With that in mind, I was enlightened when I read in an article from Prevention that we actually process excess estrogen through our waste and that eating less fiber can drive up our estrogen levels. Crazy, right?!
Anyways, the moral of the story is, whether you eat soy or meat, make sure you’re getting enough fiber in your diet! Like cilantro lime quinoa. :)
15 ounces super firm tofu, pressed and diced into 1-inch squares
1 red bell pepper
1 green bell pepper
1 red onion
1 tablespoon high heat oil
2 tablespoon tamari (or soy sauce)
1 tablespoon arrowroot (or cornstarch)
2 teaspoons ground cumin
2 teaspoons smoked paprika
1 teaspoon chili powder
1/2 teaspoon salt
4-6 wooden skewers
Cilantro Lime Quinoa
1 cup dry quinoa, cooked
1 teaspoon olive oil
juice of 2 limes
1/2 cup fresh cilantro, finely chopped
1 teaspoon salt
serving suggestions: chips and salsa, guacamole or avocado
- Start by preheating the oven to 400°F and then line a baking sheet with parchment paper. Place the tofu in a large bowl with the oil, tamari (or soy sauce), arrowroot and remaining spices then stir together until all of the tofu is evenly coated.
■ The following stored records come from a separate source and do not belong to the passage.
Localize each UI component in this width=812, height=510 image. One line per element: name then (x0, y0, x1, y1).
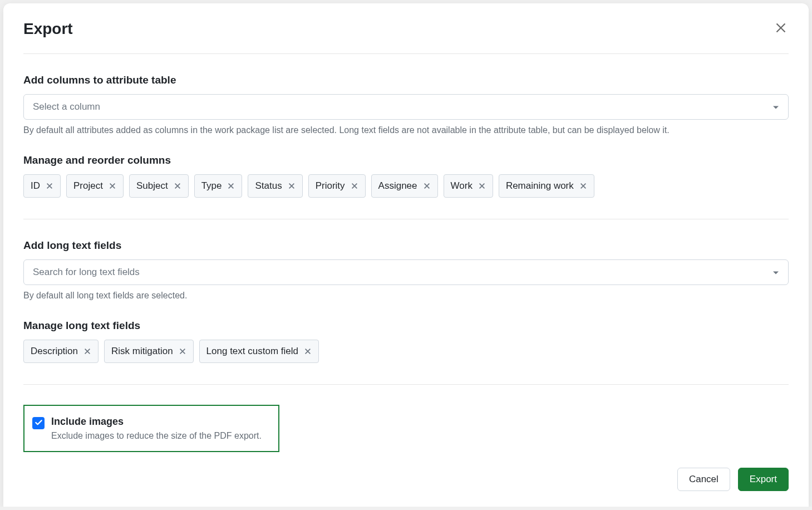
select-column-dropdown[interactable]: Select a column (23, 94, 789, 120)
chip-label: Long text custom field (206, 346, 298, 357)
column-chip[interactable]: Subject (129, 174, 189, 198)
chip-label: ID (31, 180, 40, 192)
chip-label: Type (201, 180, 222, 192)
column-chip[interactable]: Status (248, 174, 302, 198)
chip-label: Priority (316, 180, 345, 192)
manage-longtext-heading: Manage long text fields (23, 320, 789, 332)
longtext-chip-row: DescriptionRisk mitigationLong text cust… (23, 340, 789, 363)
add-longtext-section: Add long text fields Search for long tex… (23, 239, 789, 301)
add-longtext-help: By default all long text fields are sele… (23, 291, 789, 301)
include-images-checkbox[interactable] (32, 417, 45, 429)
manage-columns-heading: Manage and reorder columns (23, 154, 789, 166)
chip-remove-button[interactable] (579, 182, 587, 190)
column-chip[interactable]: Work (444, 174, 493, 198)
chip-label: Status (255, 180, 282, 192)
column-chip[interactable]: Long text custom field (199, 340, 319, 363)
search-longtext-dropdown[interactable]: Search for long text fields (23, 259, 789, 285)
chip-remove-button[interactable] (478, 182, 486, 190)
chip-remove-button[interactable] (423, 182, 431, 190)
modal-footer: Cancel Export (23, 468, 789, 491)
chip-remove-button[interactable] (351, 182, 358, 190)
add-longtext-heading: Add long text fields (23, 239, 789, 252)
chip-remove-button[interactable] (46, 182, 53, 190)
close-button[interactable] (773, 20, 789, 36)
select-column-placeholder: Select a column (33, 101, 100, 112)
chip-label: Work (451, 180, 473, 192)
add-columns-section: Add columns to attribute table Select a … (23, 74, 789, 135)
manage-longtext-section: Manage long text fields DescriptionRisk … (23, 320, 789, 363)
modal-header: Export (23, 20, 789, 54)
chip-remove-button[interactable] (304, 347, 312, 355)
cancel-button[interactable]: Cancel (677, 468, 730, 491)
chip-remove-button[interactable] (179, 347, 186, 355)
column-chip[interactable]: Priority (308, 174, 366, 198)
chip-label: Description (31, 346, 78, 357)
column-chip[interactable]: Risk mitigation (104, 340, 194, 363)
export-modal: Export Add columns to attribute table Se… (3, 3, 809, 507)
add-columns-heading: Add columns to attribute table (23, 74, 789, 86)
column-chip[interactable]: ID (23, 174, 61, 198)
column-chip[interactable]: Type (194, 174, 243, 198)
chip-label: Remaining work (506, 180, 574, 192)
section-divider (23, 384, 789, 385)
chip-remove-button[interactable] (288, 182, 296, 190)
column-chip[interactable]: Remaining work (499, 174, 594, 198)
chip-remove-button[interactable] (227, 182, 235, 190)
chip-label: Subject (136, 180, 168, 192)
caret-down-icon (772, 101, 779, 112)
column-chip[interactable]: Assignee (371, 174, 438, 198)
include-images-content: Include images Exclude images to reduce … (51, 416, 262, 441)
include-images-label: Include images (51, 416, 262, 428)
chip-label: Assignee (378, 180, 417, 192)
chip-remove-button[interactable] (174, 182, 181, 190)
section-divider (23, 219, 789, 219)
add-columns-help: By default all attributes added as colum… (23, 125, 789, 135)
columns-chip-row: IDProjectSubjectTypeStatusPriorityAssign… (23, 174, 789, 198)
check-icon (35, 418, 43, 429)
modal-title: Export (23, 20, 73, 38)
column-chip[interactable]: Project (66, 174, 124, 198)
search-longtext-placeholder: Search for long text fields (33, 267, 140, 278)
column-chip[interactable]: Description (23, 340, 99, 363)
chip-label: Risk mitigation (111, 346, 173, 357)
include-images-group: Include images Exclude images to reduce … (23, 405, 279, 452)
export-button[interactable]: Export (738, 468, 789, 491)
chip-remove-button[interactable] (83, 347, 91, 355)
chip-remove-button[interactable] (109, 182, 116, 190)
manage-columns-section: Manage and reorder columns IDProjectSubj… (23, 154, 789, 198)
chip-label: Project (73, 180, 103, 192)
include-images-help: Exclude images to reduce the size of the… (51, 431, 262, 441)
caret-down-icon (772, 267, 779, 278)
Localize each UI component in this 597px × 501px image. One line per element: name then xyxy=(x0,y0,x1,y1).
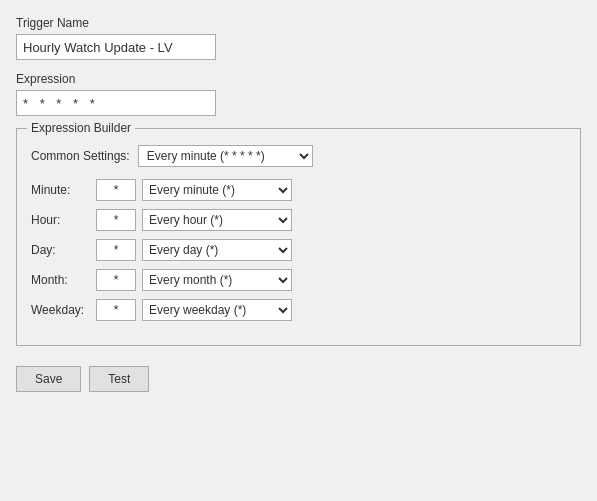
test-button[interactable]: Test xyxy=(89,366,149,392)
weekday-select[interactable]: Every weekday (*) Specific weekday xyxy=(142,299,292,321)
month-row: Month: Every month (*) Specific month Ev… xyxy=(31,269,566,291)
minute-label: Minute: xyxy=(31,183,96,197)
day-label: Day: xyxy=(31,243,96,257)
buttons-row: Save Test xyxy=(16,366,581,392)
day-select[interactable]: Every day (*) Specific day Every N days xyxy=(142,239,292,261)
common-settings-select[interactable]: Every minute (* * * * *) Every hour Ever… xyxy=(138,145,313,167)
common-settings-label: Common Settings: xyxy=(31,149,130,163)
expression-input[interactable] xyxy=(16,90,216,116)
minute-select[interactable]: Every minute (*) Specific minute Every N… xyxy=(142,179,292,201)
common-settings-row: Common Settings: Every minute (* * * * *… xyxy=(31,145,566,167)
form-container: Trigger Name Expression Expression Build… xyxy=(16,16,581,392)
expression-label: Expression xyxy=(16,72,581,86)
hour-label: Hour: xyxy=(31,213,96,227)
hour-value-input[interactable] xyxy=(96,209,136,231)
save-button[interactable]: Save xyxy=(16,366,81,392)
minute-value-input[interactable] xyxy=(96,179,136,201)
weekday-label: Weekday: xyxy=(31,303,96,317)
expression-builder-legend: Expression Builder xyxy=(27,121,135,135)
minute-row: Minute: Every minute (*) Specific minute… xyxy=(31,179,566,201)
month-select[interactable]: Every month (*) Specific month Every N m… xyxy=(142,269,292,291)
trigger-name-input[interactable] xyxy=(16,34,216,60)
weekday-row: Weekday: Every weekday (*) Specific week… xyxy=(31,299,566,321)
hour-row: Hour: Every hour (*) Specific hour Every… xyxy=(31,209,566,231)
trigger-name-label: Trigger Name xyxy=(16,16,581,30)
day-row: Day: Every day (*) Specific day Every N … xyxy=(31,239,566,261)
trigger-name-label-row: Trigger Name xyxy=(16,16,581,60)
expression-section: Expression xyxy=(16,72,581,116)
expression-builder-box: Expression Builder Common Settings: Ever… xyxy=(16,128,581,346)
weekday-value-input[interactable] xyxy=(96,299,136,321)
day-value-input[interactable] xyxy=(96,239,136,261)
hour-select[interactable]: Every hour (*) Specific hour Every N hou… xyxy=(142,209,292,231)
month-value-input[interactable] xyxy=(96,269,136,291)
month-label: Month: xyxy=(31,273,96,287)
Spread the tofu out on the baking sheet and bake for 10 minutes, stirring half way through cooking time. Remove from the oven and set aside.
- While the tofu is cooking, core the peppers and then cut them and the onion into 1 and 1/2” pieces. Toss them in the remaining oil and spices from the tofu. Add a little more oil, tamari and spices if needed.
- Layer the vegetables and tofu onto each skewer then place them back on the baking sheet and bake in the oven for another 20 minutes, rotating half way through the cooking time. Alternatively, you can grill them for 4-5 minutes on each side instead of baking.
- Meanwhile, combine the cooked quinoa with olive oil, lime juice, cilantro and salt in a medium-size bowl and stir together.
- Serve warm kabobs with cilantro lime quinoa, salsa + avocado or guacamole and enjoy!